### Assignment
Your reply should be made up of every line in the records below that holds the string "completa".

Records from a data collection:

::::::::

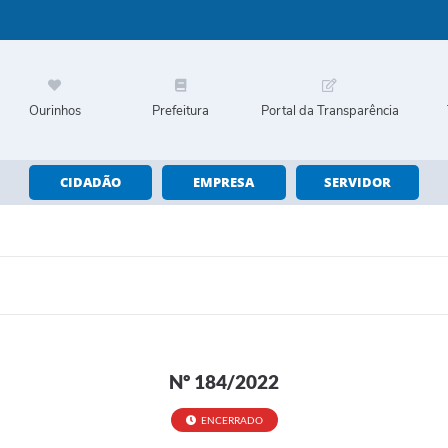
Ourinhos
Prefeitura
Portal da Transparência
CIDADÃO
EMPRESA
SERVIDOR
Nº 184/2022
ENCERRADO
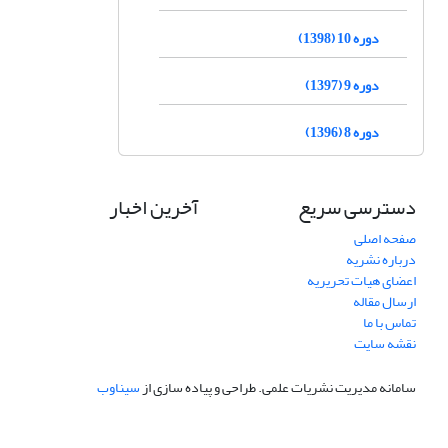
دوره 10 (1398)
دوره 9 (1397)
دوره 8 (1396)
دسترسی سریع
آخرین اخبار
صفحه اصلی
درباره نشریه
اعضای هیات تحریریه
ارسال مقاله
تماس با ما
نقشه سایت
سامانه مدیریت نشریات علمی.
طراحی و پیاده سازی از
سیناوب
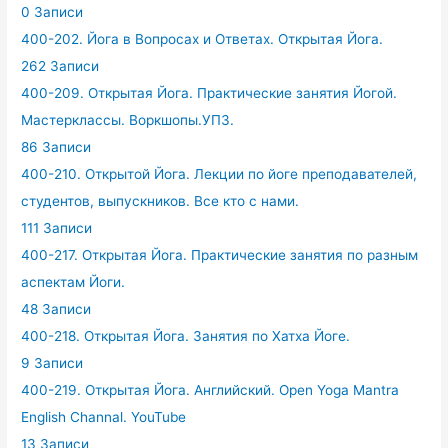
0 Записи
400-202. Йога в Вопросах и Ответах. Открытая Йога.
262 Записи
400-209. Открытая Йога. Практические занятия Йогой.
Мастерклассы. Воркшопы.УПЗ.
86 Записи
400-210. Открытой Йога. Лекции по йоге преподавателей,
студентов, выпускников. Все кто с нами.
111 Записи
400-217. Открытая Йога. Практические занятия по разным
аспектам Йоги.
48 Записи
400-218. Открытая Йога. Занятия по Хатха Йоге.
9 Записи
400-219. Открытая Йога. Английский. Open Yoga Mantra
English Channal. YouTube
13 Записи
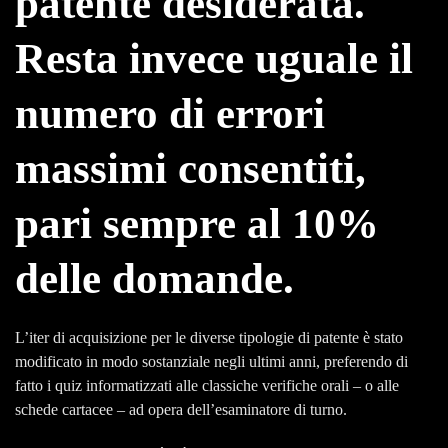
patente desiderata.
Resta invece uguale il
numero di errori
massimi consentiti,
pari sempre al 10%
delle domande.
L’iter di acquisizione per le diverse tipologie di patente è stato
modificato in modo sostanziale negli ultimi anni, preferendo di
fatto i quiz informatizzati alle classiche verifiche orali – o alle
schede cartacee – ad opera dell’esaminatore di turno.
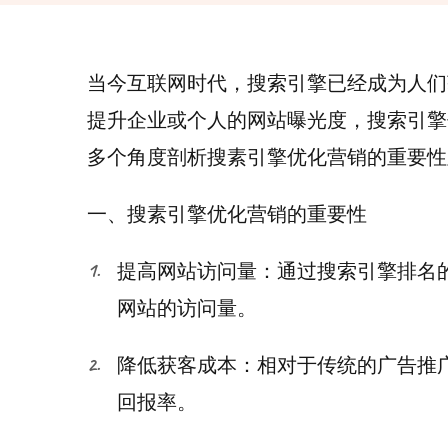
当今互联网时代，搜索引擎已经成为人们
提升企业或个人的网站曝光度，搜索引擎
多个角度剖析搜素引擎优化营销的重要性
一、搜素引擎优化营销的重要性
提高网站访问量：通过搜索引擎排名
网站的访问量。
降低获客成本：相对于传统的广告推广
回报率。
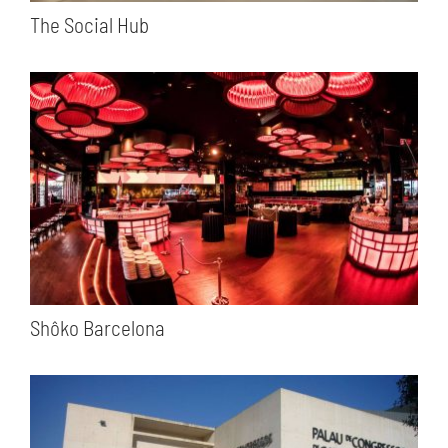
The Social Hub
Shôko Barcelona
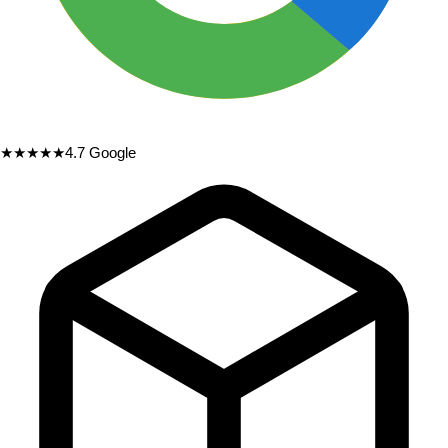
★★★★★
4.7
Google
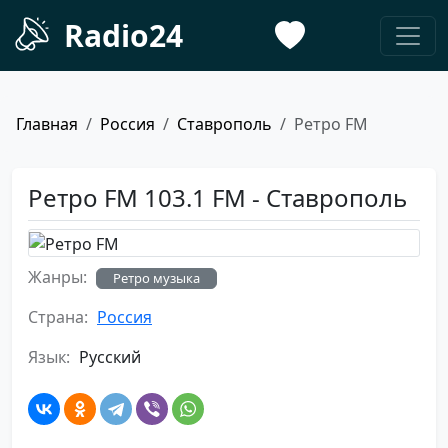
Radio24
Главная
Россия
Ставрополь
Ретро FM
Ретро FM 103.1 FM - Ставрополь
Жанры:
Ретро музыка
Страна:
Россия
Язык:
Русский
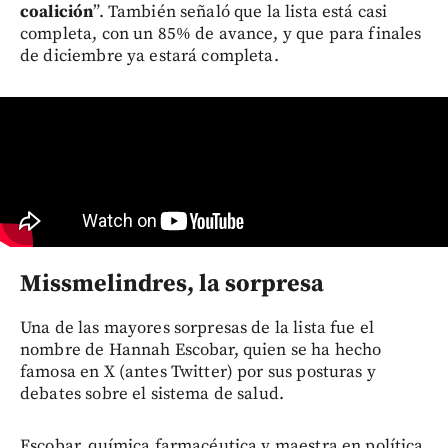
coalición
”. También señaló que la lista está casi
completa, con un 85% de avance, y que para finales
de diciembre ya estará completa.
Missmelindres, la sorpresa
Una de las mayores sorpresas de la lista fue el
nombre de Hannah Escobar, quien se ha hecho
famosa en X (antes Twitter) por sus posturas y
debates sobre el sistema de salud.
Escobar, química farmacéutica y maestra en política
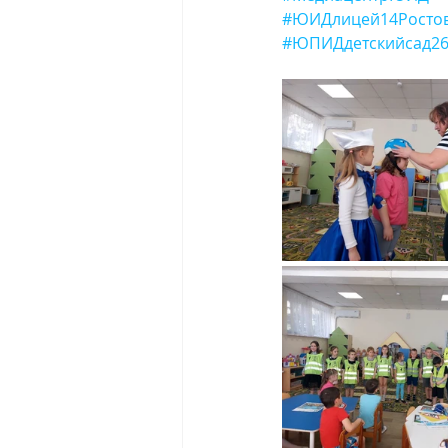
#ЮИДлицей14Росто
#ЮПИДдетскийсад26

::::::::

### Response to the exercise
completa, con un 85% de avance, y que para finales
de diciembre ya estará completa.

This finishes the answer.